Legal affairs at End of Life


Preparation for end of life, from a legal perspective, requires three considerations.

The first outcome to consider is loss of life. After death what survives are assets liabilities and relatives. These can all be managed in a will.

The second eventuality may not happen but it is worth providing for – loss of mental capacity. As we grow older it becomes more likely to happen. An enduring power of attorney, legal since 1996, will automatically be registered on creation from 26 April.

How we die, until now, has been off script. Part 8 of the Assisted Decision Making(Capacity) Act 2015 is about to change all that. This is the third conversation. Since an enduring power of attorney cannot grant power to an attorney to make a treatment decision it must be laid out in an advance healthcare directive (AHD). The manner in which we may predetermine how we wish to be treated in certain circumstances will now be become legally enforceable.

The principle is grounded in the already established right to refuse treatment and is allied to but not quite married to the right to choose. That right remains a qualified one. Treatment decisions have different purposes. They can be therapeutic, preventative, diagnostic or palliative. The objective is to achieve what is in the best interests of the patient. The test, of its nature, is a subjective one. To be objective the AHD should be as specific as possible.

There are ground rules:

  • The decision maker must be over 18;
  • She/he must have capacity although no formal assessment is required;
  • The decision maker may be supported by a decision making assistant but not a co-decision maker;
  • The document must be in writing and have two witnesses;
  • It must contain an express statement regarding life sustaining or lifesaving treatments.

Requests for treatment are not legally binding but must be taken into consideration. A refusal of treatment is legally binding if it is valid. There are exceptions. Basic care includes warmth, shelter, food and essential nutrition but does not include artificial nutrition.

A designated healthcare representative (DHR) can be empowered to advise and interpret the decision maker’s will and preferences. She/he may also consent to or refuse treatment within the boundaries already mentioned. A healthcare professional is obliged to consult with a DHR. Should the healthcare professional fail to act in accordance with direction of the DHR there is statutory protection from liability provided there are reasonable grounds for believing an AHD was or was not valid.

Template forms may be provided by the Office of Decision Support Services (DSS). One already exists through the Irish Hospice Foundation under the title of Think Ahead. It has been available since 2016. There is no single mandatory form and medical or legal input is not a requirement. Do not attempt resuscitation (DNAR) is a common direction and does not have to be in a particular form.

It is anticipated that regulations will be published and a register set up under the auspices of the DSS, although it will not be mandatory to register.
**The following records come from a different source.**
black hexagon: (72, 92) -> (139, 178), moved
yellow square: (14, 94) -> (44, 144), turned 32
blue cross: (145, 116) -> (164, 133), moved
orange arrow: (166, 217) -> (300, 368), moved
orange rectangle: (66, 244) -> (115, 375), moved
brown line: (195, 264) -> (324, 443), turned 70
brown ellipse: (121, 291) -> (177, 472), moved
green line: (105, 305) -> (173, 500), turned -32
Codes of practice have been developed over the course of past 8 years since the enactment of the Assisted Decision Making (Capacity) Act in 2015, 14 in all, and these will also be published by the DSS.

While a will is a private document and is activated when death takes place the same cannot be said of an enduring power of attorney or an advanced healthcare directive. These are both intended to be read when circumstances dictate during the lifetime of the donor or decision maker. They also involve a level of consultation and active input from third parties.

Although none of these documents is compulsory it may be said that the fulfilment of these exercises is an act of benign unselfishness designed to avoid conflict or confusion among loved ones. We have become accustomed to the first two conversations but the third one is new and is thought provoking. We are witnesses to the suffering of others and now have the opportunity to address our own. Some will be guided by self-conscience and others by divine scripture.

The autonomy of the individual is not secure until, at the end of life when death is imminent, we are allowed to seek voluntary assisted dying. That choice is for another day but it is a noble aspiration and our legislators should be encouraged to strive for it.